So I just went in just before class and went into SSD multi-head.forward and entered pdb.settrace, and then I ran a single batch. And so I put the trace at the end, and then I could just print out the size of all of these guys. So which reminds me, last week there may have been a point where I said 21 + 4 = 26, which is not true in most universes.

And by the way, when I code I do that stuff, that's the kind of thing I do all the time. So that's why we have debuggers and know how to check things and do things in small little bits along the way. So this idea of putting a debugger inside your forward function and printing out the sizes is something which is damn super helpful.

Or you could just put a print statement here as well. So I actually don't know if that's how Chloe figured it out, but that's how I would if I was her. And then we talked about increasing k, which is the number of anchor boxes for each convolutional grid cell, which we can do with different zooms and different aspect ratios.

And so that gives us a plethora of activations, and therefore predicted bounding boxes, which we then went down to a small number using non-maximum suppression. And I'll try to remember to put a link -- there's a really interesting paper that one of our students told me about that I hadn't heard about, which is attempting to -- you know I've mentioned non-maximum suppression.

It's kind of hacky, kind of ugly, it's totally heuristic, I didn't even talk about the code because it seems kind of hideous. So somebody actually came up with a paper recently which attempts to do an end-to-end ConvNet to replace that NMS piece. So I'll put that paper up. Nobody's created a PyTorch implementation yet, so it would be an interesting project if anyone wanted to try that.

One thing I've noticed in our study groups during the week is not enough people reading papers. What we are doing in class now is implementing papers. The papers are the real ground truth. And I think from talking to people, a lot of the reason people aren't reading papers is because a lot of people don't think they're capable of reading papers, they don't think they're the kind of people that read papers.

But you are. You're here. And we started looking at a paper last week and we read the words that were in English and we largely understood them. So if you actually look through this picture from SSD, carefully you'll realize that SSD multi-head dot forward is not doing the same as this.

And then you might think, oh, I wonder if this is better. And my answer is probably, because SSD multi-head dot forward was the first thing I tried just to get something out there, but between this and the YOLO version, there are probably much better ways. One thing you'll notice in particular is they use a smaller K, but they have a lot more sets of grids, 1x1, 3x3, 5x5, 10x10, 19x19 and 38x38, 8,700 per plus, so a lot more than we had, so that'd be an interesting thing to experiment with.
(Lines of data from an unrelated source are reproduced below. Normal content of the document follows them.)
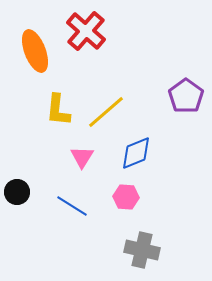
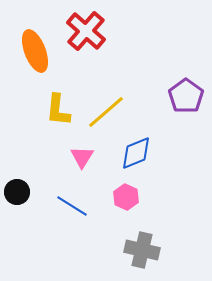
pink hexagon: rotated 20 degrees clockwise
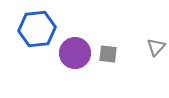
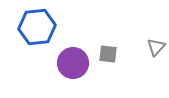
blue hexagon: moved 2 px up
purple circle: moved 2 px left, 10 px down
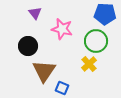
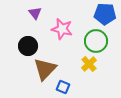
brown triangle: moved 1 px right, 2 px up; rotated 10 degrees clockwise
blue square: moved 1 px right, 1 px up
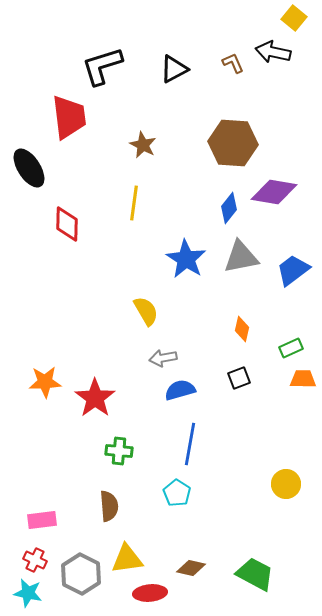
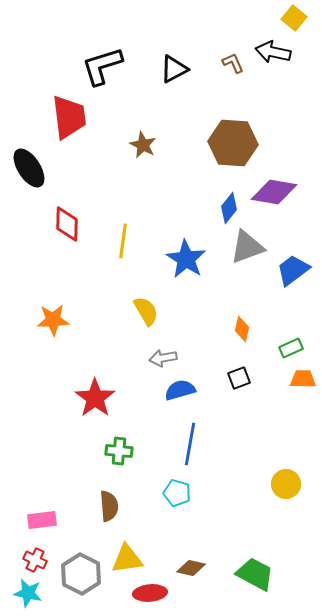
yellow line: moved 11 px left, 38 px down
gray triangle: moved 6 px right, 10 px up; rotated 9 degrees counterclockwise
orange star: moved 8 px right, 62 px up
cyan pentagon: rotated 16 degrees counterclockwise
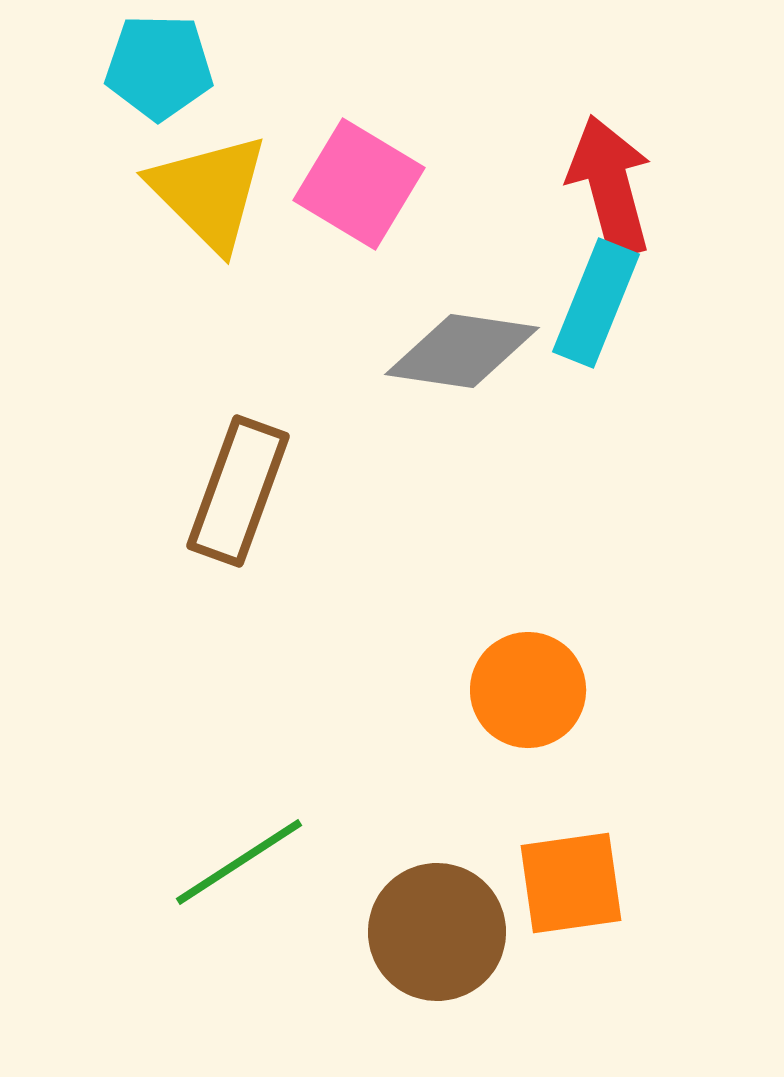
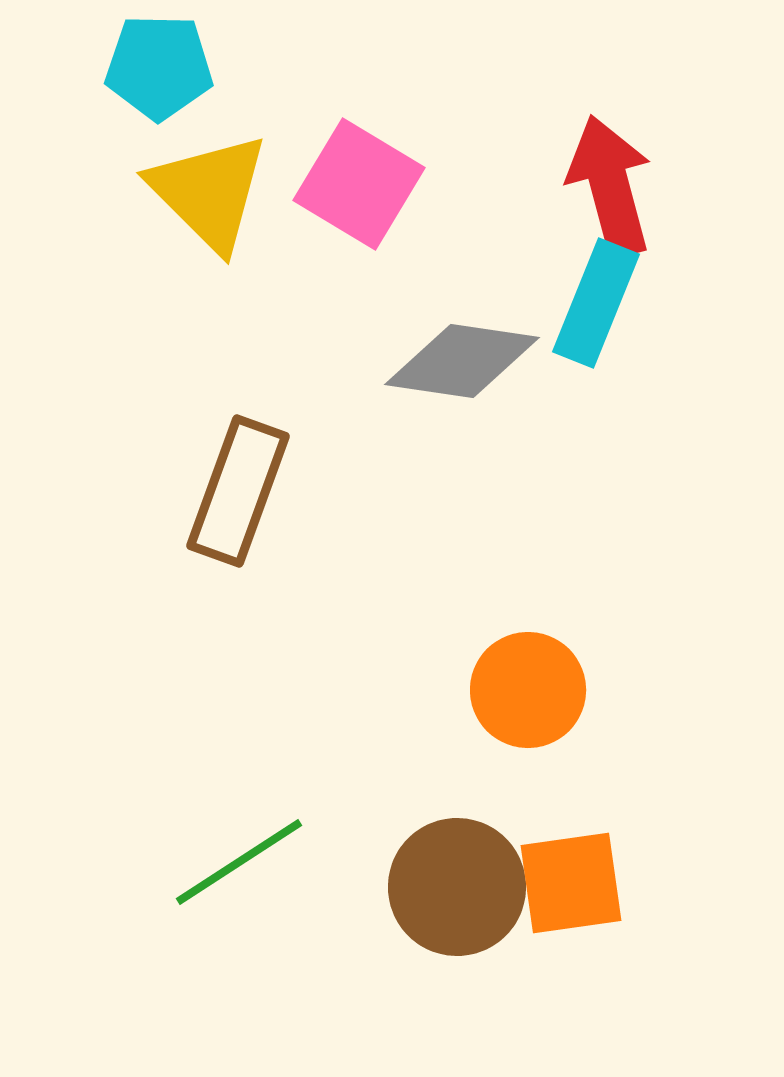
gray diamond: moved 10 px down
brown circle: moved 20 px right, 45 px up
Another thing I noticed is that we had 4x4, 2x2, 1x1, which means there's a lot of overlap like every set fits within every other set. In this case where you've got 1, 3, 5, you don't have that overlap, so it might actually make it easier to learn. So there's lots of interesting things you can play with based on stuff that's either trying to make it closer to the paper or think about other things you could try that aren't in the paper or whatever.

Perhaps the most important thing I would recommend is to put the code and the equations next to each other. Yes, Rachel? There was a question of whether you could speak about the use cyclic learning rate argument and the fit function. We will get there. So put the code and the equations from the paper next to each other and draw in one of two groups.
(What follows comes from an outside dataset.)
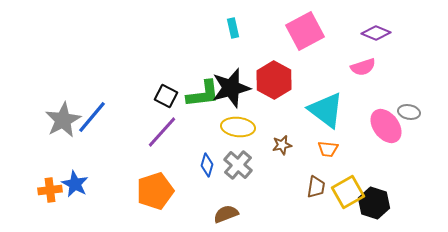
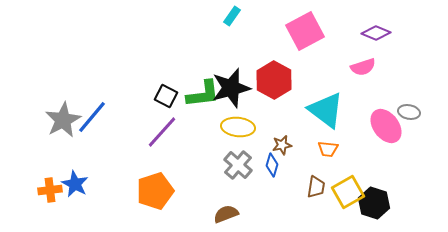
cyan rectangle: moved 1 px left, 12 px up; rotated 48 degrees clockwise
blue diamond: moved 65 px right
You're either a code person like me who's not that happy about math, in which case I start with the code and then I look at the math and I learn about how the math maps to the code and end up eventually understanding the math. All your PhD in Stochastic Differential Equations like Rachel, whatever that means, in which case you can look at the math and then learn about how the code completes the math.

But either way, unless you're one of those rare people who is equally comfortable in either world, you'll learn about one or the other. Now learning about code is pretty easy because there's documentation and we know how to look it up and so forth. Sometimes learning the math is hard because the notation might seem hard to look up, but there's actually a lot of resources.

For example, a list of mathematical symbols on Wikipedia is amazingly great. It has examples of them, explanations of what they mean, and tells you what to search for to find out more about it. Really terrific. And if you Google for math notation cheat sheet, you'll find more of these kinds of terrific resources.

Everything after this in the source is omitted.